Book Talk Review; Chandeliers
There's nothing wrong with chandeliers
Can someone really find another soulmate after losing their first?
Or is true, wild love only found once in a lifetime?
Thousands of readers across the world fell under the spell of Seth King’s Honesty, a haunting story about first love and self-acceptance. Today, Seth King is back to answer the question: can true love ever strike the same person twice? Or is first love simply a beautiful trap, dooming us to forever measure our future relationships against “the one that got away?”
Five years after the shattering loss of his first love, Coley Furman is living a whole new life. He ran off to Savannah, Georgia and became a writer, just as he promised his first love he would, and against all odds he is finally moving on and starting over in a way nobody ever expected. Everyone deserves a happy ending, and at long last, Coley found someone who makes him believe he does, too.
But on the eve of the biggest day of his life, a letter arrives in the mail from a ghost from Coley’s past, a letter revealing a secret he never knew about…and soon, everything is on the line.
Chandeliers is a story about love, loss, acceptance, and the wild courage it takes to be all the way alive.
If you have ever loved and lost someone, and then tried to find the bravery to find someone new, Chandeliers is for you.
*
Seth King blew me away with Chandeliers. I was excited to visit with Coley again, but I wasn’t sure what to expect, especially once I discovered it was five years later.
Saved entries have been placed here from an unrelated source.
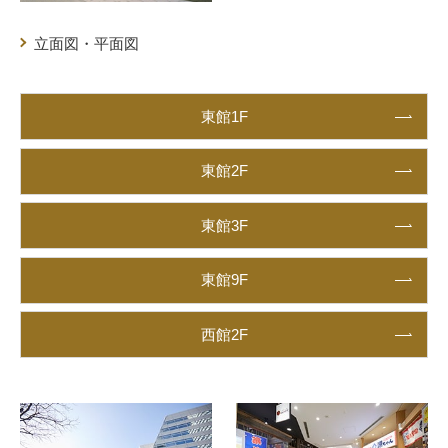
立面図・平面図
東館1F
東館2F
東館3F
東館9F
西館2F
My heart immediately ached for him and what he had to go through during that time. I was crying within the first three pages.
I knew going in that this book was not going to be a direct sequel to Honesty. And it wasn’t. It was so much more. So much better than a direct sequel would have been. Because we got to see the growth of Coley, we got to see him live and love and learn. Chandeliers made it okay to move on from Honesty.
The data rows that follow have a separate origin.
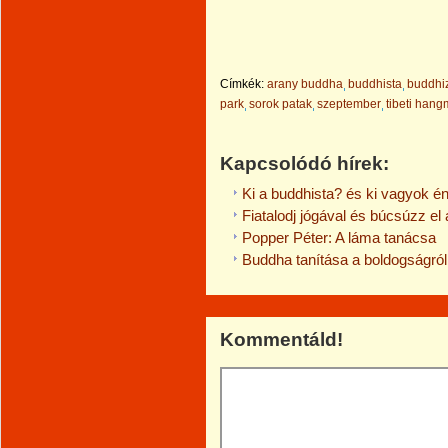
Címkék:
arany buddha
buddhista
buddhi
park
sorok patak
szeptember
tibeti han
Kapcsolódó hírek:
Ki a buddhista? és ki vagyok é
Fiatalodj jógával és búcsúzz el a
Popper Péter: A láma tanácsa
Buddha tanítása a boldogságról
Kommentáld!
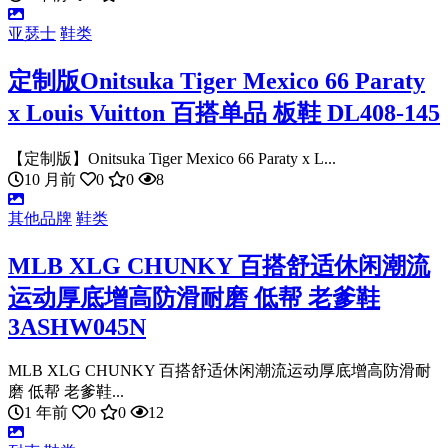
亚瑟士
鞋类
定制版Onitsuka Tiger Mexico 66 Paraty
x Louis Vuitton 百搭单品 板鞋 DL408-145
【定制版】Onitsuka Tiger Mexico 66 Paraty x L...
10 月前
0
0
8
其他品牌
鞋类
MLB XLG CHUNKY 百搭舒适休闲潮流
运动厚底增高防滑耐磨 低帮 老爹鞋
3ASHW045N
MLB XLG CHUNKY 百搭舒适休闲潮流运动厚底增高防滑耐
磨 低帮 老爹鞋...
1 年前
0
0
12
Honesty was about two boys who fell in love over the course of a summer. It was as far from a perfect love story as one could get. It was hard and I had to read it twice because the first time I set it down halfway through, not ready to deal with the heartbreak I could feel coming. Chandeliers is about a broken boy who learns not only to love after tragedy but to live. It’s not about second chances, but second love.
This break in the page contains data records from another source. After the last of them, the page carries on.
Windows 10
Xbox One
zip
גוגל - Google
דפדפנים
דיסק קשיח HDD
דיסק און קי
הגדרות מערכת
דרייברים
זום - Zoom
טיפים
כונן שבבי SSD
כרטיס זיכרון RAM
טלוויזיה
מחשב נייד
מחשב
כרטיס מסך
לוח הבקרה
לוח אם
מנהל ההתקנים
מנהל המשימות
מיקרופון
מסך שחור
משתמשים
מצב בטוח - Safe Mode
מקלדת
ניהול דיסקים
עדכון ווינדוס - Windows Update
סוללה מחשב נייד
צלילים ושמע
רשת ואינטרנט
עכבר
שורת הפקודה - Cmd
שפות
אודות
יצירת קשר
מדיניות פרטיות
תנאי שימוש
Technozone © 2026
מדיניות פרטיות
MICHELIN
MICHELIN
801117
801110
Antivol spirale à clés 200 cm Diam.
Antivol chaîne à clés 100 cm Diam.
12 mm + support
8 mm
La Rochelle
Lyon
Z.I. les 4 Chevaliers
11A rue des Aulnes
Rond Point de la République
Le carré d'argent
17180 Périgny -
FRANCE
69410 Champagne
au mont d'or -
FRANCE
We get to see Coley live his life. We see him get out of his small town and move somewhere he can be himself. We see him bloom and emerge from the shell he was shoved into for so long. We see him fall in love again. Yes, Coley falls in love again, to a man who loves him like he deserves and it’s beautiful to see.
This book is for anyone who’s lost someone. Whether it’s to death or just to life. It’s for the people who learn to live after spending a lifetime trying to be what other people want them to be. There's so much hope and love and relatability and it makes you want to believe in love. In second love that is just as powerful as first love—even though they are two completely different things.
Coley learned a lot about himself. He learned a lot about love. About forgiveness. It was hard watching him struggle between his new life and love in George and what he had with Nicky. Because there was something special in Nicky and Coley’s relationship, as flawed and damaging as it was. We got to watch Coley grow up in this book. We got to watch him heal. That’s what Chalendeliers is, it's a healing book. It makes it okay to grow up and move on while still missing and loving what you once had and god it was perfect.
We learn new things about Coley and Nicky and their relationship and we understand it better. It killed me to read. I sobbed, but it was cleansing as well. Because like Coley we got answers that were a long time coming and we got to heal with him.
Seth King didn’t give us a direct sequel to Honesty because that wasn’t what the readers needed. It wasn’t what Coley needed. Chandeliers is a new chapter. It's beautiful and heartwarming while also being heartbreaking. It was perfect.
*Quote-
“To be human is to hurt, and you cannot run from the pain forever.”
“Someone doesn’t have to be alive for you to love them, Coley. Missing someone doesn’t make you weak. Neither does needing someone.”
“The thing about endings is that they can always be the beginning of something else, if you let the beginning happen. All you have to do is say yes. All you have to do is wander again.”
“Those who had loved desperately once before, and then lost it, still already knew they could love in the first place.”